Just ask Bart Simpson, who radically alters his behaviour to impress a virtuous girl called Jenny (voiced by Anne Hathaway no less) in the episode called The Good, The Sad and The Drugly.
All’s well to start with as his goody-two-shoes behaviour impresses not just Jenny but his mother Marge too.
Oh Bart. I don’t care that this is just an act. You’ve finally become the boy every mother dreams of. A girl.
But the relationship is obviously doomed to failure and ends in bitter recrimination.
Jenny : Are you saying our entire relationship is based on lies?
Bart : Not our entire relationship. Just the stuff I said.
If rule number one for success in social spaces is to be the best you can be…
(Or, as John Willshire puts it, excelling at your “verb” – great post by the way. Read it).
… then rule number two surely has to be “be yourself.”
There are plenty of examples of brands that have made ill-fated and short-lived advertising attempts to be something that they’re not. The brand equivalent of being the forty year old at the disco.
(Aside : Like policeman and teachers, the people who are too old to be at the disco are getting younger and younger).

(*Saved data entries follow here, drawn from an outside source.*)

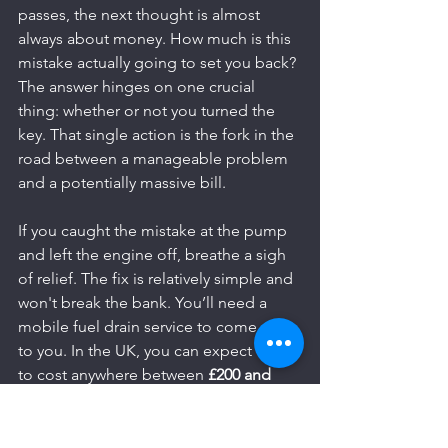
passes, the next thought is almost 
always about money. How much is this 
mistake actually going to set you back? 
The answer hinges on one crucial 
thing: whether or not you turned the 
key. That single action is the fork in the 
road between a manageable problem 
and a potentially massive bill.
If you caught the mistake at the pump 
and left the engine off, breathe a sigh 
of relief. The fix is relatively simple and 
won't break the bank. You’ll need a 
mobile fuel drain service to come out 
to you. In the UK, you can expect this 
to cost anywhere between 
£200 and 
£500
. The final price depends on where 
you are, your vehicle model, and if it's 
the middle of the night. This service 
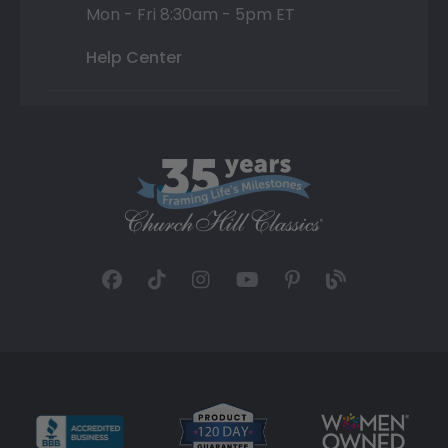
Mon - Fri 8:30am - 5pm ET
Help Center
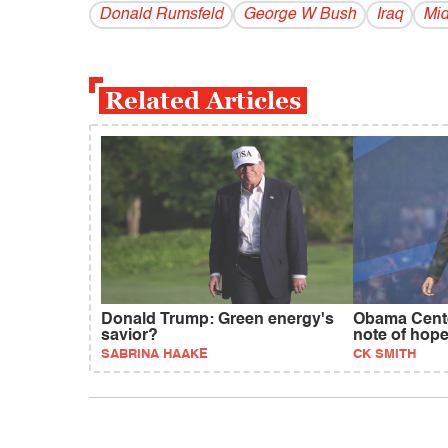
Donald Rumsfeld
George W Bush
Iraq
Mid
Related Articles
Donald Trump: Green energy's
Obama Cente
savior?
note of hop
SABRINA HAAKE
CK SMITH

But increasingly it (brands trying to be something they’re not) will happen in social spaces too.
And it won’t necessarily be about brands screwing up by trying to be down with the kids in the tone of their Facebook status updates.
It will be more fundamental than that.
The bigger, more fundamental problem will not be about how social networks are used. It will be that the organisation, the culture behind the brand just isn’t set up to be social.
The back end of your presence in social spaces is at least as important as the fan-facing front end.
Does your CEO really get it or is (s)he liable to pull the plug at the first sign of negative comment?
Who does the community manager speak to (in real time) to get a (real time) legal view on a (real time) issue raised by an (influential) person?
Who do they talk to in Customer Service to get a human response in similar (real time) circumstances?
And is the community manager empowered to over-rule and prevent a potentially disasterous, obviously uncaring, platitudinous response from making matters worse?
Fan : Are you saying that our entire relationship is based on false pretence?
Brand : Not our entire relationship. Just the rest of the iceberg below the tip.